Anyone expecting immediate results from Saudi Arabia’s unprecedented splurge on football stars has likely been disappointed, as billion-dollar spending has created an uneven season with no international titles to date.
Despite pyrotechnic revelations from superstars like Cristiano Ronaldo, Karim Benzema and Neymar last year, the new Saudi Pro League has provided few fireworks since.
On Saturday, Al Hilal won their fourth title in five years with three games remaining, even without the services of Neymar, who was injured on international duty with Brazil in October.
None of the Saudi teams reached the final of the Asian Champions League, hosts Al Ittihad were eliminated in the second round of the Club World Cup in Jeddah and Roberto Mancini’s Saudi team lost in the round of 16 of the Asian Cup.
Al Hilal were so dominant that they won 34 consecutive games in all competitions – a record for a top-flight team – and remain unbeaten in the Pro League.
Wins of 9-0, 7-0 and 6-1 highlighted the gulf between Al Hilal, one of four clubs bought last year by the Public Investment Fund, Saudi Arabia’s oil-backed sovereign wealth vehicle, and the rest .

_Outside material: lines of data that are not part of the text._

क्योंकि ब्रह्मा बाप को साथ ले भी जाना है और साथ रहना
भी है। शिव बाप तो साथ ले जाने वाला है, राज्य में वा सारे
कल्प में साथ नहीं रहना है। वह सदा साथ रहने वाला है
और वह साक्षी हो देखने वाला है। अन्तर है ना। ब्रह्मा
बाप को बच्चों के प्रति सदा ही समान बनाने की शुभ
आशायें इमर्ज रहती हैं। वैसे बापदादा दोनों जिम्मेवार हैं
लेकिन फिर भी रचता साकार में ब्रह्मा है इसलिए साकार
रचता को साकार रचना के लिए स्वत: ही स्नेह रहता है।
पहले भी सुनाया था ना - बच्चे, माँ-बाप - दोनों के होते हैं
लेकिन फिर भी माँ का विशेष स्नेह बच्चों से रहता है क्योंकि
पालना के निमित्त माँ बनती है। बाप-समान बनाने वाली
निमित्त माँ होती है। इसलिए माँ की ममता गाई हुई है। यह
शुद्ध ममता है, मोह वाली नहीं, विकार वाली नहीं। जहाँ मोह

Al Hilal, Ronaldo’s Al Nassr, Riyad Mahrez’s Al Ahli and Al Ittihad, Benzema’s new employers, occupy four of the top five positions in the league table.
“The lack of an adequate distribution of players among all teams created a clear gap between the big and small teams and killed the competition in favor of Al Hilal,” Mohamed Mandour, a Paris-based journalist for the Sportsdata website, told AFP.

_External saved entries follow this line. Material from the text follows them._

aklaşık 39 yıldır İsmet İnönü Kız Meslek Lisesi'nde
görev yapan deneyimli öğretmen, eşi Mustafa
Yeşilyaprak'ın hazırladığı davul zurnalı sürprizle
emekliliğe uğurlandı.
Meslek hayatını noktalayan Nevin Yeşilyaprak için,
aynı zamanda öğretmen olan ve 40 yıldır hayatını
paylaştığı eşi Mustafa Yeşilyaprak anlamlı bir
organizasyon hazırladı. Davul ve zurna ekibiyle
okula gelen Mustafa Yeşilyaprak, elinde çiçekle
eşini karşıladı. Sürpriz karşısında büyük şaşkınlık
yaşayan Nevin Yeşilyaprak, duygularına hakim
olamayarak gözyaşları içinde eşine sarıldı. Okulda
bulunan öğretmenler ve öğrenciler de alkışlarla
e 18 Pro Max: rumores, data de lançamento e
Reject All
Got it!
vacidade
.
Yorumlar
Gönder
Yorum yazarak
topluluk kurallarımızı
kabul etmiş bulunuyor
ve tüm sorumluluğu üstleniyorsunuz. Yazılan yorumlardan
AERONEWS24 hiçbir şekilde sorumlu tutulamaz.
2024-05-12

– World Cup, here we come –
The league’s administrators, also recently hired, say it is a long-term project and that it will take time to achieve its goal: becoming one of the top five national competitions in the world by metrics such as player quality, stadium attendance and success. commercial.

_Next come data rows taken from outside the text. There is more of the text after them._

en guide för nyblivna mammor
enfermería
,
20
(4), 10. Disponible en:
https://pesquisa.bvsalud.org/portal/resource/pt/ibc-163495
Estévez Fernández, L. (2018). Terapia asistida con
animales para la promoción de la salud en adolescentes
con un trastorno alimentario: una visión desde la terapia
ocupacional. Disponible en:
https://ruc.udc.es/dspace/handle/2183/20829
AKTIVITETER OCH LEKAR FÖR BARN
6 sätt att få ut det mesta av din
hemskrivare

Already on the horizon is 2034, when Saudi Arabia, eager to present a new image and prepare for the post-oil era, becomes the second Gulf country to host the World Cup, after neighboring Qatar in 2022.
The $957 million spent on players last summer, second only to the English Premier League and unprecedented in Saudi football, has undoubtedly sparked extra interest in the competition, even if it has not yet reached its peak.
At a recent game in Riyadh, Ahmed Osama, an Egyptian living in Saudi Arabia, sat happily with his two sons watching Al Nassr and Ronaldo, 39, a football legend at the end of his career.
“We just came to see Ronaldo, who they both love,” Osama, 40, told AFP, adding that his nine- and six-year-old sons choose Al Nassr when they play PlayStation, rather than Barcelona or Real Madrid.
– Teeth problems –
Suddenly, signing a series of stars is not a simple task and initial problems include Benzema’s difficulties in adapting to Al Ittihad and Ronaldo being fined for an offensive gesture on the pitch.
Former Liverpool player Jordan Henderson left Al Ettifaq for Ajax after just six months in the Pro League, whose late-night starts, high temperatures and often empty stadiums can be unappetizing for players.
In April, a fan dressed in traditional Saudi attire pulled out a long whip and hit Al Ittihad’s Abderrazak Hamdallah after arguing with the striker in the stands.
Simon Chadwick, professor of sport and geopolitical economics at France’s SKEMA Business School, said it takes years to build the kind of profile enjoyed by the English Premier League or Spain’s La Liga.
“Saudi Arabian football must get used to the fact that money and players alone are insufficient to guarantee perpetual success,” he told AFP.
“This season, Saudi Arabian football has been on and off the radar of football fans,” Chadwick added.
“It can’t be like this. As La Liga and the Premier League show, engagement is a 24/7, 365 day a year phenomenon. Saudi football still has a lot of work to do.”